Where does the word "india" appear in the data? Copy every line that holds it.

(Dataset items)

================

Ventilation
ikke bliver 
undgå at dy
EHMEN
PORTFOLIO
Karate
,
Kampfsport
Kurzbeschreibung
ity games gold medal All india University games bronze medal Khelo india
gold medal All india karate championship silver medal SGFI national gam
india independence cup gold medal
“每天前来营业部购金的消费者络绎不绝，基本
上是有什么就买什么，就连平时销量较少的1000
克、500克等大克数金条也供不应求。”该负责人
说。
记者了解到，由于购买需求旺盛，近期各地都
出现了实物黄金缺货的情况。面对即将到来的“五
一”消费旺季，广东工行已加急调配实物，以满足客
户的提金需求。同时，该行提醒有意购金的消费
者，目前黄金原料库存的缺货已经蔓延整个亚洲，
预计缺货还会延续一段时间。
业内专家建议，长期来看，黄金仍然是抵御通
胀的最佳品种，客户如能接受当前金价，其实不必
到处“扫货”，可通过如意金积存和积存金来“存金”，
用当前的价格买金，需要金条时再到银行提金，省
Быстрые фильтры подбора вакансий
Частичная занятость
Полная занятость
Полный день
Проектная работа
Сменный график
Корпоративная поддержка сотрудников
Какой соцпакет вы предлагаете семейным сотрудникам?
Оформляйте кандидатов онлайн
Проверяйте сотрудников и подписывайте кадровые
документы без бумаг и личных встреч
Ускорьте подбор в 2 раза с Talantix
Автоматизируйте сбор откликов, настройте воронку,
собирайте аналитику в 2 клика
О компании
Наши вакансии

================

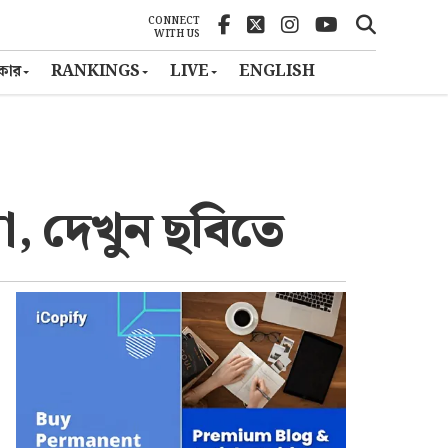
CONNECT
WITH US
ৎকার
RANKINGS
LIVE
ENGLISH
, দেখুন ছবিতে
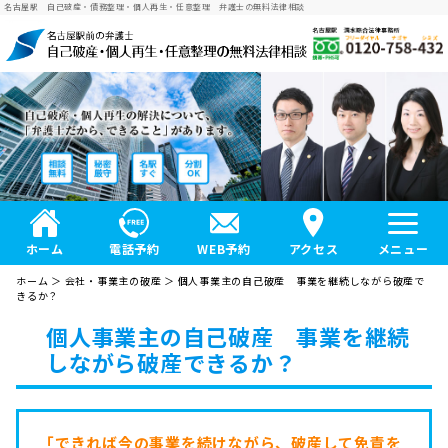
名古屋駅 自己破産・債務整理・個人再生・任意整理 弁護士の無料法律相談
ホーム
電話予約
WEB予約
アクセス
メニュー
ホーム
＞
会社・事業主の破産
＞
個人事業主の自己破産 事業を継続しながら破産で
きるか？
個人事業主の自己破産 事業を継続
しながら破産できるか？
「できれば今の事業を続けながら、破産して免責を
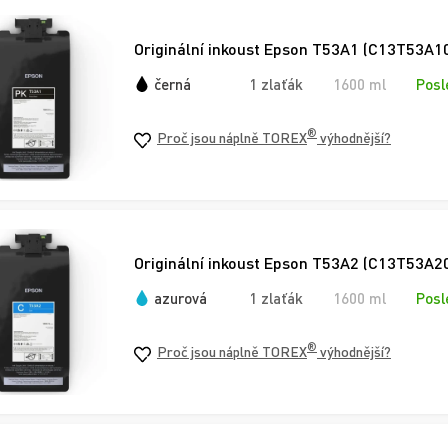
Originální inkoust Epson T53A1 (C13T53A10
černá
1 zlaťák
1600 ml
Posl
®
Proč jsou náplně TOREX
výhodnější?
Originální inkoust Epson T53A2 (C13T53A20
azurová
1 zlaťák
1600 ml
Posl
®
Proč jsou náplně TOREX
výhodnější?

================

Problem solution:
ity games gold medal All india University games bronze medal Khelo india
gold medal All india karate championship silver medal SGFI national gam
india independence cup gold medal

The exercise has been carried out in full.